State of the environment:
things are improving

To fill this gap in public knowledge and perception about environmental progress, to separate the facts from alarmist misinformation, and to bring balance to the environmental debate, The Fraser Institute and the Pacific Research Institute for Public Policy have developed Environmental Indicators for Canada and the United States. The indicators are designed to help the public assess more accurately the state of the environment in several key areas: air quality, water quality, natural resources, land use and condition, solid wastes, energy, pesticides, toxic releases, and wildlife.

This report finds that, contrary to public opinion, in most instances objectives for protecting human health and the environment are being met, pollution and wastes are being controlled, and resources and land are being sustainably and effectively managed. Environmental quality in both Canada and the United States is improving, not deteriorating. Following are some salient points.

Overall, environmental quality improved 10.8 percent in Canada and 18.6 percent in the United States relative to conditions in 1980.

Air pollution from sulphur dioxide, nitrogen dioxide, carbon monoxide, particulates, and lead has decreased considerably in both the Canada and the United States.

The ambient level of sulphur dioxide decreased by 61.5 percent in Canada and 60.7 percent in the United States between 1975 and 1995.

Ambient lead concentration fell 99.9 percent both in Canada and in the United States between 1976 and 1994.

In 1994, over 90 percent of the lakes tested in the United States supported overall use.

In 1995, Alberta and Saskatchewan met their water quality goals over 90 percent of the time; British Columbia and New Brunswick met their goals over 80 percent of the time; Manitoba met its goals over 70 percent of the time.

DDE concentrations have fallen over 75 percent in Lake Michigan and Lake Superior, over 80 percent in Lake Erie and Lake Ontario, and 90 percent in Lake Huron since 1977.

Forests are increasing as growth exceeds the harvesting of trees both in Canada and in the United States.

The amount of land set aside for parks, wilderness, and wildlife is increasing in both Canada and the United States.

The amounts of toxic chemicals exposed to the environment is decreasing.

Critical wetland habitat is not declining.

Objectives of the study

This document is designed to give the reader an overview of national environmental quality in Canada and the United States.

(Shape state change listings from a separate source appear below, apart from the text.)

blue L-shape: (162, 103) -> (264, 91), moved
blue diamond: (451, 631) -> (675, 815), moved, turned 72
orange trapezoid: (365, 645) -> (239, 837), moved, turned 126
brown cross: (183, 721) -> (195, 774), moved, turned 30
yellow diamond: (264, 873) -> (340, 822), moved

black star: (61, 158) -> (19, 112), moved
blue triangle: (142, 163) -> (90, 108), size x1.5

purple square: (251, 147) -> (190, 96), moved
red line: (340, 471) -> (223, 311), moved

While the indicators include many local or regional environmental issues, such as the air quality of selected cities, the goal of this study is to provide a ``big picture'' of general, nationwide environmental trends in both countries. It does not attempt to develop indicators for global controversies such as tropical rainforest deforestation, climate change, and bio-diversity.

Most of the data in this report come from the Organisation for Economic Cooperation and Development (oecd) Environmental Data Compendium 1995. Where oecd survey results were unavailable, data were supplemented by information from the Environmental Protection Agency (epa), Environment Canada, or other official government sources.

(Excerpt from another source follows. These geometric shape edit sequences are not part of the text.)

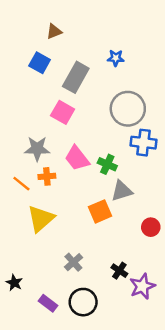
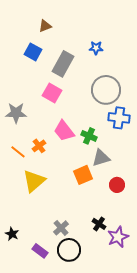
gray star: (37, 149) -> (16, 113), moved
orange cross: (47, 176) -> (39, 146), turned -32
red circle: (151, 227) -> (117, 185), moved
gray cross: (73, 262) -> (61, 228), moved

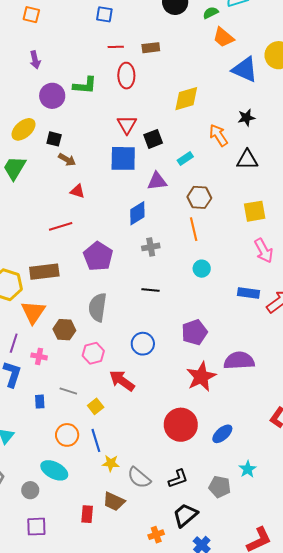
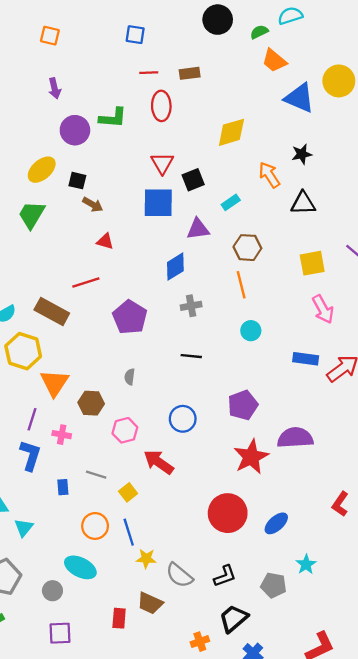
brown rectangle: (44, 272) -> (52, 311), moved, turned 36
gray semicircle: (98, 307) -> (130, 377), size x0.5

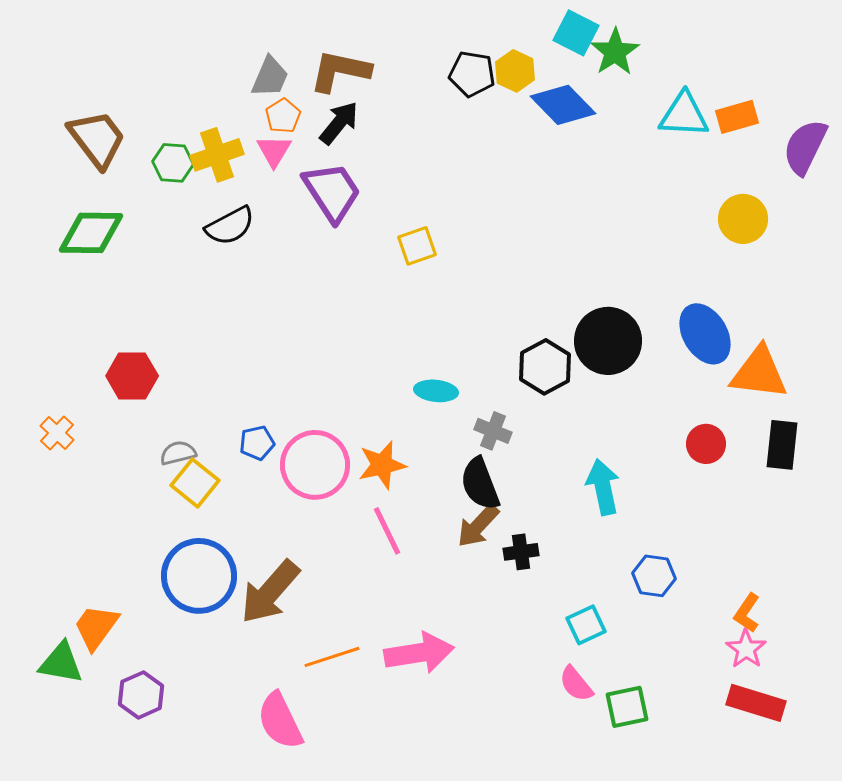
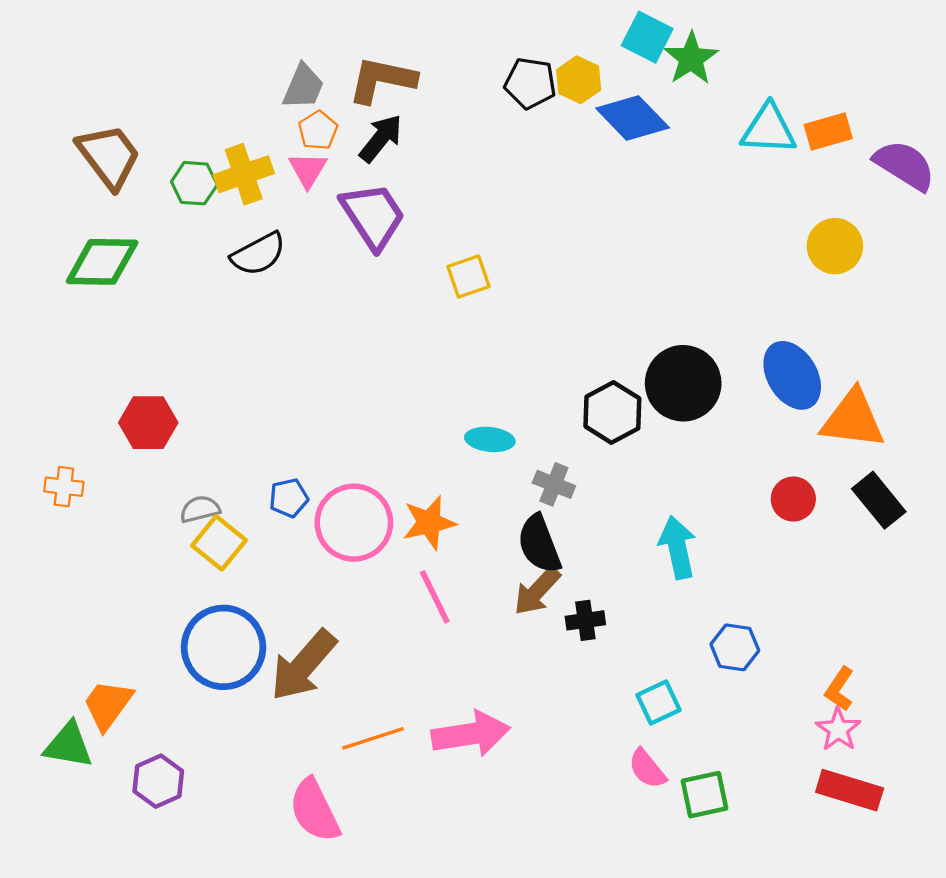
purple semicircle: (805, 147) -> (905, 165), turned 96
orange cross: (57, 433) -> (64, 487), turned -36
black rectangle: (782, 445) -> (879, 500), turned -45

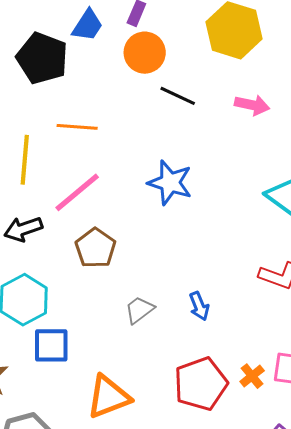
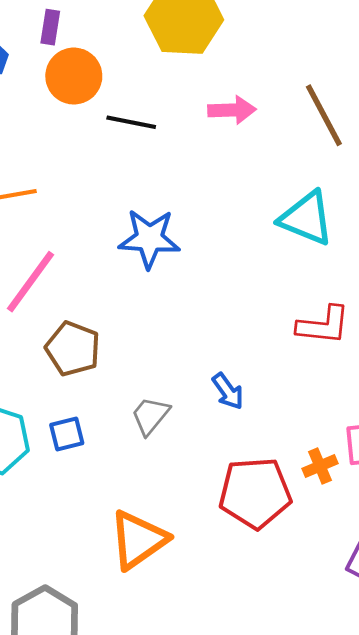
blue square: (51, 345) -> (67, 434), moved, size x0.7
orange cross: (252, 376) -> (320, 466), turned 30
red pentagon: (201, 384) -> (255, 493), turned 30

The indicators are divided into primary and secondary categories. Within each category, there are several subsections. Primary environmental indicators include information about air quality, water quality, natural resources, land use and condition, and solid wastes. These indicators provide direct information about environmental quality. The secondary indicators include often cited environmental measures such as carbon-dioxide emissions, oil spills, numbers of wildlife species, use of pesticides, and toxic releases. These indicators are considered ``secondary'' since they provide only indirect information about environmental quality. In the final section of the report, the trend in environmental performance for the primary environmental indicators is compiled into an index. The index shows considerable improvement in the environmental performance of both Canada and the United States.